**What is being asked**
What you return should be each line of the data containing the string "شرایط".

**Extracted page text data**
────────────────

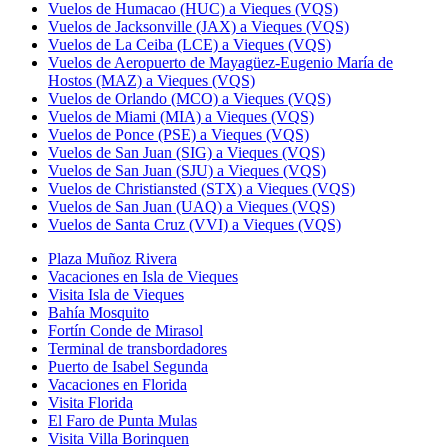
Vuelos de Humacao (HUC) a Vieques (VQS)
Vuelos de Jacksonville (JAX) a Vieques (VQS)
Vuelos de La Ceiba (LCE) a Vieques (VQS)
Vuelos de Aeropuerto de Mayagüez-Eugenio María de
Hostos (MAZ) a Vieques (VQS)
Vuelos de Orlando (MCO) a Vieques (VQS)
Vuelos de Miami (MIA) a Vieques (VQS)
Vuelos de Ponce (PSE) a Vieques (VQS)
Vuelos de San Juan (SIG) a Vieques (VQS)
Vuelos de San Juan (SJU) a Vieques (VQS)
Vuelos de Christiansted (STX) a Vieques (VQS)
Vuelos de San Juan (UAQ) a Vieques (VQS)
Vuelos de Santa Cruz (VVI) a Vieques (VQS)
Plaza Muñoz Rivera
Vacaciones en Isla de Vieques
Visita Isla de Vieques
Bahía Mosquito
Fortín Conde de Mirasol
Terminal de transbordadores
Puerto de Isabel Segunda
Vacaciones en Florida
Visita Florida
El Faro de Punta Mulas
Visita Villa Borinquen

────────────────

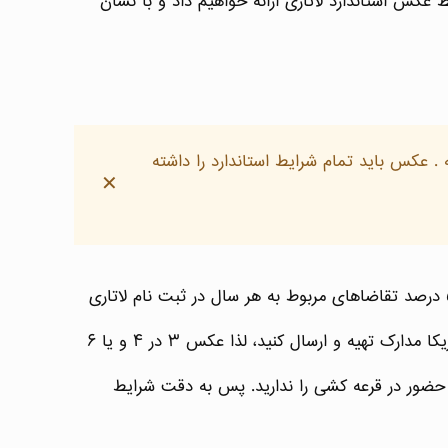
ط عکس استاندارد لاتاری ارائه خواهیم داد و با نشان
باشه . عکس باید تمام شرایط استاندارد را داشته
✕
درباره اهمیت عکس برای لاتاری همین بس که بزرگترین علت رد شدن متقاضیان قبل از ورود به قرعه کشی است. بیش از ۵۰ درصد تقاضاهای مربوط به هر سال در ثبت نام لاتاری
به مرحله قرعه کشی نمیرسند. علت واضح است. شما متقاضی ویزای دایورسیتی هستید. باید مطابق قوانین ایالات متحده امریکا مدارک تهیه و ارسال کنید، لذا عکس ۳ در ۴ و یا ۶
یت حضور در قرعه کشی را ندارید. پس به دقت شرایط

────────────────

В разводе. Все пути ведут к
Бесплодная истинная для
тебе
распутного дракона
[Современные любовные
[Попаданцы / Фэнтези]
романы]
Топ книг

────────────────

**Task answer**
باشه . عکس باید تمام شرایط استاندارد را داشته
یت حضور در قرعه کشی را ندارید. پس به دقت شرایط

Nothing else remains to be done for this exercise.